Entonces bien, hacer memoria nos permite construir un lazo social, crear un Yo colectivo, un Yo con otros. Esta dimensión comunitaria nos otorga la certeza de que no estamos solos, que pertenecemos a un todo más grande, más amplio y más ancho: una fuerza compartida y consensuada de valores, principios e historia. Sin embargo, que haya un pasado compartido, no implica que esté exento de matices y complejidades. Y esto es porque el ejercicio de la memoria no es el recuerdo de todo y de todos. Por el contrario, implica el arte y la sapiencia de la selección, un sutil duelo entre rememorar y olvidar.

Recordar implica olvidar

En definitiva, es a esta acción a la que llamamos historizar, a poner en relevancia aquello que se quiere decir a las nuevas generaciones, sabiendo que, no todo tiene razón de ser evocado. Es por lo que recordar implica,
también, olvidar
, encontrar el punto medio entre un pasado que se convoca mientras otro queda relegado. Y todo en vistas a construir un futuro en común.

Por todo lo dicho es que en un país, las políticas de la Memoria, tienen un rol clave. Ellas son el punto de partida, una de las vías posibles –y necesarias– para crear comunidad. Esto es el despliegue de acciones que gestionan el pasado con la intención de conformar una identidad colectiva. Identidad dinámica y nunca inmutable, que irá construyendo su fisonomía, a través de un proceso más amplio que se apoya en la memoria.

Y, para finalizar, no está de más tener presente que la memoria es una de las notas esenciales de nuestra carisma, porque en definitiva, ¿cómo ser agradecidos si no recordamos? ¿Cómo continuar en un presente fértil si nos olvidamos de aquellos y aquellas que sembraron en el pasado?

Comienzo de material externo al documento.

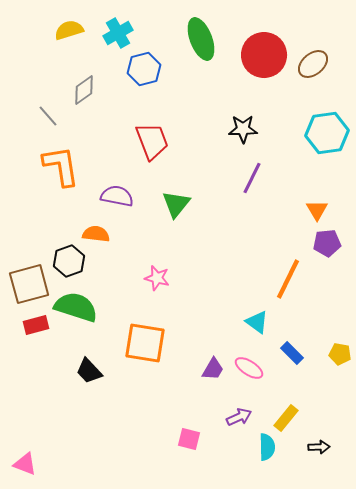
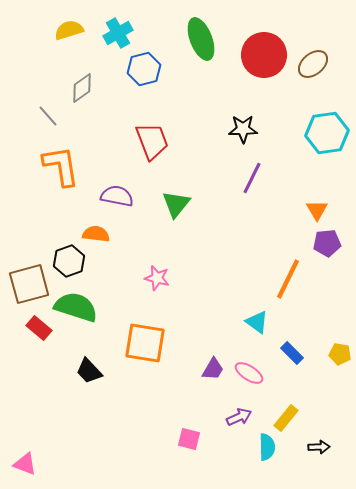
gray diamond: moved 2 px left, 2 px up
red rectangle: moved 3 px right, 3 px down; rotated 55 degrees clockwise
pink ellipse: moved 5 px down
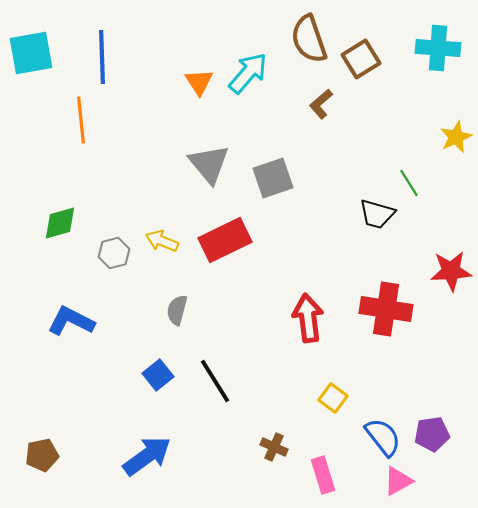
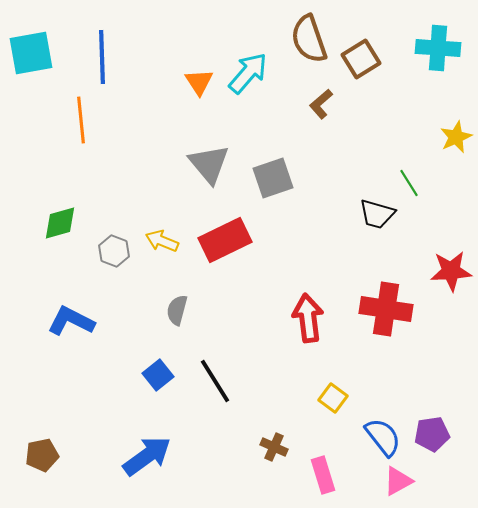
gray hexagon: moved 2 px up; rotated 24 degrees counterclockwise
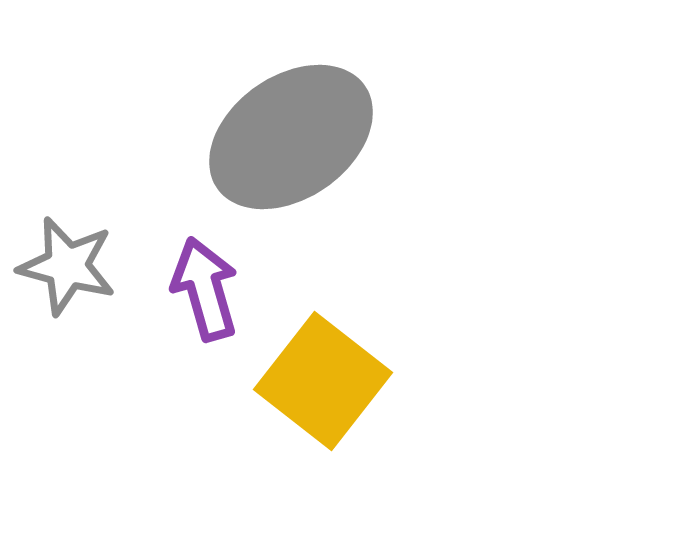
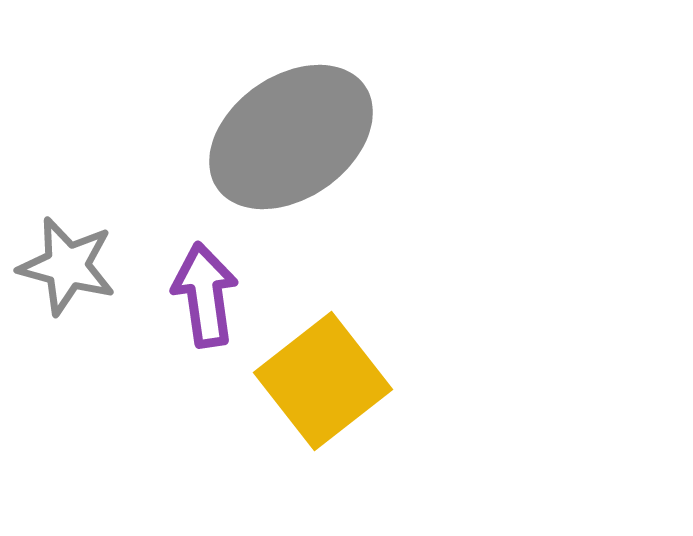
purple arrow: moved 6 px down; rotated 8 degrees clockwise
yellow square: rotated 14 degrees clockwise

Hace unos años, el salesiano Francisco Motto, refirió algo en el marco del Seminario Continental Americano que está en sintonía con este artículo: es fundamental conservar la memoria, conocer nuestra historia, para poder así, construir nuestra identidad. Por algo Don Bosco y Maín insistieron en que cada Casa se escriba una crónica diaria. Nuestros fundadores también intuyeron que, para seguir haciendo camino, hace falta recordar.